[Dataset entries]
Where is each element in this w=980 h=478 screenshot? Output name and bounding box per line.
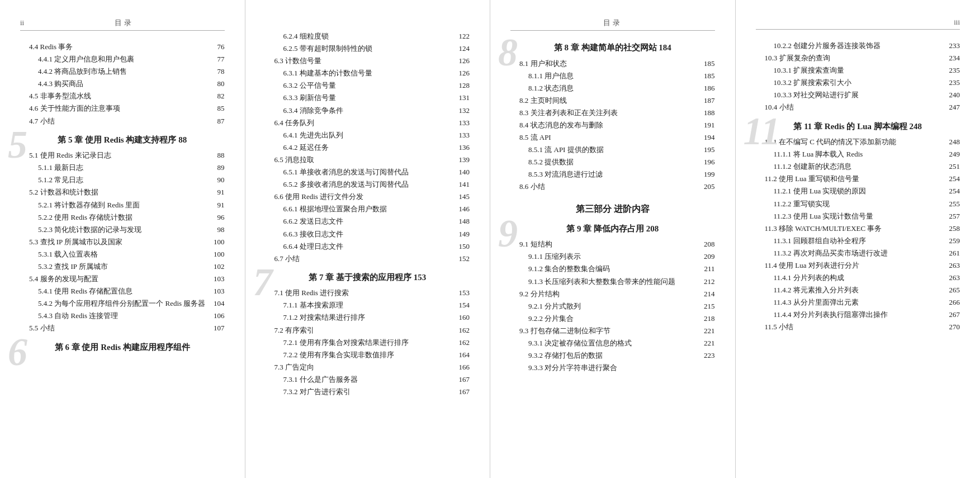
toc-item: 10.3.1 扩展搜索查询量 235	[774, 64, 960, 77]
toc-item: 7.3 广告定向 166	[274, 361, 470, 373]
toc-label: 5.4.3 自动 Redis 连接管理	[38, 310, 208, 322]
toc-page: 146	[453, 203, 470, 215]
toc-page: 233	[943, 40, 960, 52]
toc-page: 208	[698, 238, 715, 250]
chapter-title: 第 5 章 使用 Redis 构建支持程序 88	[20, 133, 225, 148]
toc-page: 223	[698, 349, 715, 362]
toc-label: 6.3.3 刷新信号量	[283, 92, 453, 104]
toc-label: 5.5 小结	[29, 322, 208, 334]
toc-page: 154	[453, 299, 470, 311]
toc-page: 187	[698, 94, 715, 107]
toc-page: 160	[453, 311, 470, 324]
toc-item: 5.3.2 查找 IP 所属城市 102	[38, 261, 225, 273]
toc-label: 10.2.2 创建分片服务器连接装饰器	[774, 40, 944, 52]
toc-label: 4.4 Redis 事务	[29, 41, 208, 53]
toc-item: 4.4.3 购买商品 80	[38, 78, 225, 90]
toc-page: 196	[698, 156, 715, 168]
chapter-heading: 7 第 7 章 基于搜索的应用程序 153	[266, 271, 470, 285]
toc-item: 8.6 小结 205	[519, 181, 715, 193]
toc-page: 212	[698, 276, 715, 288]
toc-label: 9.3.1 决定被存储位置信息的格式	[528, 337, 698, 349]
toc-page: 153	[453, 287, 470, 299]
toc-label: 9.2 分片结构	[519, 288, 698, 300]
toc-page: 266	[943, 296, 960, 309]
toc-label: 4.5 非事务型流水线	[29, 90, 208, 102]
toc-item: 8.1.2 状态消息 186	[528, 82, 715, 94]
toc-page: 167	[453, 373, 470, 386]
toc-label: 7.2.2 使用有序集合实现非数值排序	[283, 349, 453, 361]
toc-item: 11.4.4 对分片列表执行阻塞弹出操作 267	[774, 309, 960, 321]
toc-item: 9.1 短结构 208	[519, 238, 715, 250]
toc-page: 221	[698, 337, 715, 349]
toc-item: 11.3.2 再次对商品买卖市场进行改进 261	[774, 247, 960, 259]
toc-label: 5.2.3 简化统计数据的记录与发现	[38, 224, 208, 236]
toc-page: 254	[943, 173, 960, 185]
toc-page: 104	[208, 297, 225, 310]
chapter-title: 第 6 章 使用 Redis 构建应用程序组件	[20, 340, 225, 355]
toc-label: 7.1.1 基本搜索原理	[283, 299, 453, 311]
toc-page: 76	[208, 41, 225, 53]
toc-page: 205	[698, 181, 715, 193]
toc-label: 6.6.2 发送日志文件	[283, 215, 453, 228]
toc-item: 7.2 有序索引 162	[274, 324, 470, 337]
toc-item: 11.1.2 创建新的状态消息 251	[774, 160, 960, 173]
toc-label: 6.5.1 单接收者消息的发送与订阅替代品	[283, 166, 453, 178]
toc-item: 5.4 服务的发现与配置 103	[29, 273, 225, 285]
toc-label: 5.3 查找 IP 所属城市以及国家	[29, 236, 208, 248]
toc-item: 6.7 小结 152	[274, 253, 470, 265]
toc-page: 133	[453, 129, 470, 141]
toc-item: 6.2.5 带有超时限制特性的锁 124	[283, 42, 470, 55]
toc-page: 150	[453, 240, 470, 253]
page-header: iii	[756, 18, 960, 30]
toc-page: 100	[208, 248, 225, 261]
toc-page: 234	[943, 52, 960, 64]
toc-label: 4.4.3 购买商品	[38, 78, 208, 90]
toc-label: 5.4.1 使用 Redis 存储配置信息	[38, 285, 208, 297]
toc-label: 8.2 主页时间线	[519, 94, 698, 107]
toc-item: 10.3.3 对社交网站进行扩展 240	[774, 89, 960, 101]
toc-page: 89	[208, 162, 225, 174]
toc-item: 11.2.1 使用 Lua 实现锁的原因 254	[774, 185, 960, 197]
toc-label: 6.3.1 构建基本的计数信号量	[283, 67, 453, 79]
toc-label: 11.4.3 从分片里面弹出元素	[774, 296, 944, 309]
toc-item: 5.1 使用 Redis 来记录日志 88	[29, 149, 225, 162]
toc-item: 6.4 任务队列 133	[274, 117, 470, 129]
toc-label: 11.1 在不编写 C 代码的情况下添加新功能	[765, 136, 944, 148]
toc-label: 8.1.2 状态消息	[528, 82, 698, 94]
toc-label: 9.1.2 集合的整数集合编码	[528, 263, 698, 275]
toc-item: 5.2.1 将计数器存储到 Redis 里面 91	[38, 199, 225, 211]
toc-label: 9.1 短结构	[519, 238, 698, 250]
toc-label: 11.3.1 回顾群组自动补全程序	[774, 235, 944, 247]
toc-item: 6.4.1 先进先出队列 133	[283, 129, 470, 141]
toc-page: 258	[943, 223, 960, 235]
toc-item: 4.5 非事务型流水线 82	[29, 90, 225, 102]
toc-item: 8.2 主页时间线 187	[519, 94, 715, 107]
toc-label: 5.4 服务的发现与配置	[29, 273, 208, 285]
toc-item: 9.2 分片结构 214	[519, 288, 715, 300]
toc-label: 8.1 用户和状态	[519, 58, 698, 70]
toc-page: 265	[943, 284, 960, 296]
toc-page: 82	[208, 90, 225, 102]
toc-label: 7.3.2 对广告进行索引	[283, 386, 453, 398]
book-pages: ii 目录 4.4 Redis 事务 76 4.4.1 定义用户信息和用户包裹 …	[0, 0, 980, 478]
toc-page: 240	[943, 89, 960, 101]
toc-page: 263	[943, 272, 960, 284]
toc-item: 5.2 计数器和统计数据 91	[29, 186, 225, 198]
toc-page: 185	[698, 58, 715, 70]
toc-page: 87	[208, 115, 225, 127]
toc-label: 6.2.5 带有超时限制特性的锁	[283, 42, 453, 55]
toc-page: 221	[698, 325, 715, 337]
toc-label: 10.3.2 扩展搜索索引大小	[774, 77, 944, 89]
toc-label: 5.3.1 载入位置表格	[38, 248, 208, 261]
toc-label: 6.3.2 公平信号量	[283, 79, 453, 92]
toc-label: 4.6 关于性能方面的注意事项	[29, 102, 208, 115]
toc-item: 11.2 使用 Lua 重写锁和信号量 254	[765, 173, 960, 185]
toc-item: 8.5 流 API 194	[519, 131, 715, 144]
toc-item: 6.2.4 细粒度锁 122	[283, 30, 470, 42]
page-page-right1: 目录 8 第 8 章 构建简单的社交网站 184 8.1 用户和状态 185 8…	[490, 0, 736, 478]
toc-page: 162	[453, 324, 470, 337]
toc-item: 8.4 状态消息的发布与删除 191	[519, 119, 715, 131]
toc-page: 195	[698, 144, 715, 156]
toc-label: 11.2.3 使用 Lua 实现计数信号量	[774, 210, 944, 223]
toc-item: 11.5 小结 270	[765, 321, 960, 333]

==

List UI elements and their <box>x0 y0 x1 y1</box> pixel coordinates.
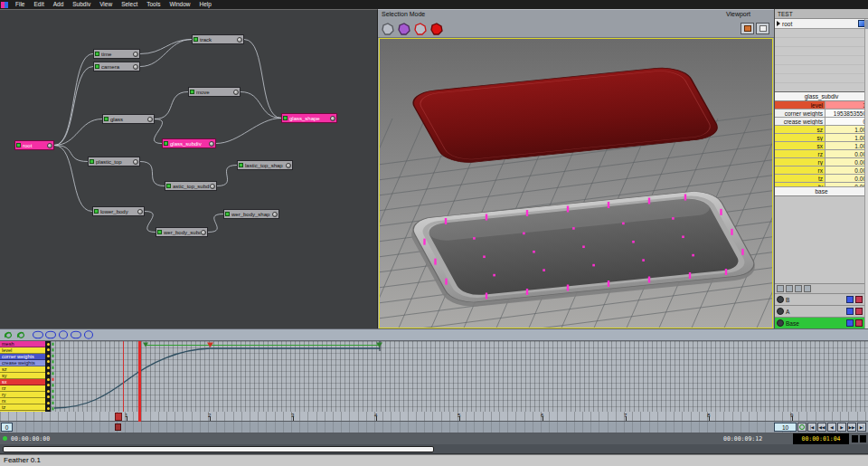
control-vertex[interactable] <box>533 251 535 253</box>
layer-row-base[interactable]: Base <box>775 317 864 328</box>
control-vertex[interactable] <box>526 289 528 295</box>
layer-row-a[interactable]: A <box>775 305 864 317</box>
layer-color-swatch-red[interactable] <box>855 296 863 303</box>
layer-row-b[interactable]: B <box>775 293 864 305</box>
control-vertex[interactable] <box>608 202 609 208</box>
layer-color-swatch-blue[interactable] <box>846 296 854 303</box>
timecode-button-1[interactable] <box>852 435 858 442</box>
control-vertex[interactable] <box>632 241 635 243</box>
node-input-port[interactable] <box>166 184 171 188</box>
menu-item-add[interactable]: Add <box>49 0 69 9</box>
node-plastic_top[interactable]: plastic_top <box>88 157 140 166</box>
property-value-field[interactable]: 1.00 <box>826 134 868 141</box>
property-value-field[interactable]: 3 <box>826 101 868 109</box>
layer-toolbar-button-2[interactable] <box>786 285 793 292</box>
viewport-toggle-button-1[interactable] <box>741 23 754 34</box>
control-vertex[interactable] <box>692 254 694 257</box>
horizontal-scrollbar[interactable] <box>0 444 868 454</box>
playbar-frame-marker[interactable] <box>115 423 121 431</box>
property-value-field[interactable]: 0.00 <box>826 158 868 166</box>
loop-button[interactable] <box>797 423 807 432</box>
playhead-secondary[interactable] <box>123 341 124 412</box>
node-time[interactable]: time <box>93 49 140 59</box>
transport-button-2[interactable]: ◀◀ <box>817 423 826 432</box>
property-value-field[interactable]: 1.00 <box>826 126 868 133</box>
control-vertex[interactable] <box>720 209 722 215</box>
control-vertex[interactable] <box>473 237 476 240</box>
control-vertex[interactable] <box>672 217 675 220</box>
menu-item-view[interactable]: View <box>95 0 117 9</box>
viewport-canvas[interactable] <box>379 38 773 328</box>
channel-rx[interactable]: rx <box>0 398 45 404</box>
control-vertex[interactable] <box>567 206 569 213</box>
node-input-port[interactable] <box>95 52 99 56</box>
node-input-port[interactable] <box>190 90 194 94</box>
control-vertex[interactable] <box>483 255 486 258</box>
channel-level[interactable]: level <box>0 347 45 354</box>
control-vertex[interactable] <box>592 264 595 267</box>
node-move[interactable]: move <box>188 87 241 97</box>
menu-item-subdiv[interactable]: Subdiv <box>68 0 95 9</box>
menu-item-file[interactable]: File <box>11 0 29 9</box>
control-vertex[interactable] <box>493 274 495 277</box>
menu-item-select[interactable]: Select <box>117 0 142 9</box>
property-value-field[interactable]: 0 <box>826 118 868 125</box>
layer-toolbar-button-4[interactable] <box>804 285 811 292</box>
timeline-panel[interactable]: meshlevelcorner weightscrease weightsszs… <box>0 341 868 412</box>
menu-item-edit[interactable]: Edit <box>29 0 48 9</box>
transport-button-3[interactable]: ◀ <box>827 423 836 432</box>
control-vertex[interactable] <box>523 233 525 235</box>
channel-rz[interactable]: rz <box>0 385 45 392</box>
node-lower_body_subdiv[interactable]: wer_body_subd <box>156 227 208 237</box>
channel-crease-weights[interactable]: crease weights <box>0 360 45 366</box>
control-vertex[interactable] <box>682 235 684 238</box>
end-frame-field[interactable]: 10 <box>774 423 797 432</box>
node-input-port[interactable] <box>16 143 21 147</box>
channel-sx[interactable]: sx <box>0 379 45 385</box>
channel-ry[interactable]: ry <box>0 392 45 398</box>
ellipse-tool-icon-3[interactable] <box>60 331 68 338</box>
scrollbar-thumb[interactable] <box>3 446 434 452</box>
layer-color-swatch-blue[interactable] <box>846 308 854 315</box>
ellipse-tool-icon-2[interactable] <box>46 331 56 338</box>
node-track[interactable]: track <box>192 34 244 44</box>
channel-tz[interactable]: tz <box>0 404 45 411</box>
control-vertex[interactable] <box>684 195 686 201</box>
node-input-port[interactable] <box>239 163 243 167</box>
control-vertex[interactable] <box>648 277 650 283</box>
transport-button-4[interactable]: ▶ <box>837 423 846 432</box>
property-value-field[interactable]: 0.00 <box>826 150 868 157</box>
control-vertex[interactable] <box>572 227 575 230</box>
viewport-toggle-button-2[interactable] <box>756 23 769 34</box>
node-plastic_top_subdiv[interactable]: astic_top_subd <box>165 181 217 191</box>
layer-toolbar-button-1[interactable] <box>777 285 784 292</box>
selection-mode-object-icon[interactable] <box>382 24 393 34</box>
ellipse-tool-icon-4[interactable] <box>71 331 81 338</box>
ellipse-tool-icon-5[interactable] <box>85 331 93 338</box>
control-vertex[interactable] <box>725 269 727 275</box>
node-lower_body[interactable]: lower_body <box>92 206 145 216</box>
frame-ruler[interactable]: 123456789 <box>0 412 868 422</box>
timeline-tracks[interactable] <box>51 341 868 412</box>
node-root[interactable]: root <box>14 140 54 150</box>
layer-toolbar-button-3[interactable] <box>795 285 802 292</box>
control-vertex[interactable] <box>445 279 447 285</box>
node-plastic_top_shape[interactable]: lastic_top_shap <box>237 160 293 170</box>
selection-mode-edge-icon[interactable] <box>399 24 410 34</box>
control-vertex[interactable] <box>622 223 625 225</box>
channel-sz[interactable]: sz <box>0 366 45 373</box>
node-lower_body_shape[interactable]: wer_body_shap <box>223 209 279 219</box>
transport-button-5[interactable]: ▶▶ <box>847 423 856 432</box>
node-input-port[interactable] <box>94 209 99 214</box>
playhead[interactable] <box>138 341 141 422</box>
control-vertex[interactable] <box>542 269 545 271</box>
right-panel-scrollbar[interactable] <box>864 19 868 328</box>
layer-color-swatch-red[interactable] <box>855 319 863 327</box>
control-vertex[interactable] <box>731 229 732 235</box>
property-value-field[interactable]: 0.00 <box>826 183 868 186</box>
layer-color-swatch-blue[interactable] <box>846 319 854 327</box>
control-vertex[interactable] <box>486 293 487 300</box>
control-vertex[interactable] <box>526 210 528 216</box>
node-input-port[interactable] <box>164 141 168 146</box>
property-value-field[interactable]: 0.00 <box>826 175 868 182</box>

### WHAT YOU SHOULD DO
Copy the lines of the entries above that mention "menu".

### TASK RESULT
menu-item-add[interactable]: Add <box>49 0 69 9</box>
menu-item-view[interactable]: View <box>95 0 117 9</box>
menu-item-subdiv[interactable]: Subdiv <box>68 0 95 9</box>
menu-item-file[interactable]: File <box>11 0 29 9</box>
menu-item-select[interactable]: Select <box>117 0 142 9</box>
menu-item-edit[interactable]: Edit <box>29 0 48 9</box>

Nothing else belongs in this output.